Rapid Simulation of Unprocessed DEER Decay Data for Protein Fold Prediction

Abstract

Despite advances in sampling and scoring strategies, Monte Carlo modeling methods still struggle to accurately predict de novo the structures of large proteins, membrane proteins, or proteins of complex topologies. Previous approaches have addressed these shortcomings by leveraging sparse distance data gathered using site-directed spin labeling and electron paramagnetic resonance spectroscopy to improve protein structure prediction and refinement outcomes. However, existing computational implementations entail compromises between coarse-grained models of the spin label that lower the resolution and explicit models that lead to resource-intense simulations. These methods are further limited by their reliance on distance distributions, which are calculated from a primary refocused echo decay signal and contain uncertainties that may require manual refinement. Here, we addressed these challenges by developing RosettaDEER, a scoring method within the Rosetta software suite capable of simulating double electron-electron resonance spectroscopy decay traces and distance distributions between spin labels fast enough to fold proteins de novo. We demonstrate that the accuracy of resulting distance distributions match or exceed those generated by more computationally intensive methods. Moreover, decay traces generated from these distributions recapitulate intermolecular background coupling parameters even when the time window of data collection is truncated. As a result, RosettaDEER can discriminate between poorly folded and native-like models by using decay traces that cannot be accurately converted into distance distributions using regularized fitting approaches. Finally, using two challenging test cases, we demonstrate that RosettaDEER leverages these experimental data for protein fold prediction more effectively than previous methods. These benchmarking results confirm that RosettaDEER can effectively leverage sparse experimental data for a wide array of modeling applications built into the Rosetta software suite.

Figure 1

Simulations of distance distributions between nitroxide probes using RosettaDEER. (A) An example of an experimentally observed distance distribution in apo Mhp1 51/278, shown in black. Distance distributions were simulated using RosettaDEER, MMM, and MDDS from the occluded Mhp1 structure (PDB: 2JLN). The average distance between C_β atoms and the average distance calculated using the CONE model shown in light gray and dark gray, respectively. (B) The estimated average time required to simulate distance distributions (^∗the lower limit of quantitation exceeded the C_β-C_β distance compute time). (C) Coarse-grained rotameric ensemble representation of the methanethiosulfonate spin label.
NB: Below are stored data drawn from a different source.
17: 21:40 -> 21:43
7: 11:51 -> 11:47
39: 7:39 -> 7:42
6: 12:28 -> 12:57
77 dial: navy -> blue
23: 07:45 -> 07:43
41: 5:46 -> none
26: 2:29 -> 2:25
Centers of mass, shown in purple, are used for clash evaluation, whereas electron coordinates, shown in gray, serve as measurement coordinates. (D) Distance distributions between residues are simulated by superimposing coordinates, evaluating clashes and measuring all resulting pairwise distances.

Figure 2

RosettaDEER simulations of distance distributions and decay traces. The forward approach taken by RosettaDEER contrasts with the preprocessing required by the CONE model. (A) A flowchart illustrating how both the CONE model and RosettaDEER use experimental DEER data to model proteins (example shown is T4 lysozyme residues 93 and 123). (B) Incorporation of DEER experimental restraints into Rosetta structure prediction pipeline. (C) Recovery of experimental background coupling and modulation depth parameter values.

Figure 3

Evaluation of models using DEER decay traces. Models with C_α RMSD_100SSE ranging from 0.5 Å to 20.0–30.0 Å were scored using both the Rosetta energy function and RosettaDEER.

Figure 4

Structure prediction of Bax and ExoU using DEER decay data. (A) De novo protein folding of native-like models using DEER decay restraints with RosettaDEER, C_β-C_β distance restraints with the CONE model, or no restraints. Inset: spread of all models generated using these three methods. (B) Accuracy of de novo folded models (gray dots) and clusters (black circles) as a function of combined DEER and Rosetta Z-score.

Figure 5

Predicted models of Bax and ExoU at 3.2 and 2.1 Å C_α RMSD_100SSE. (Top) Models were obtained from 10,000 de novo folded models, the best-scoring of which were refined into 1200 additional models. Native models shown in white. (Bottom) Example DEER traces in which the best model outperformed the native. Corresponding residues indicated as circles in (A) and (B).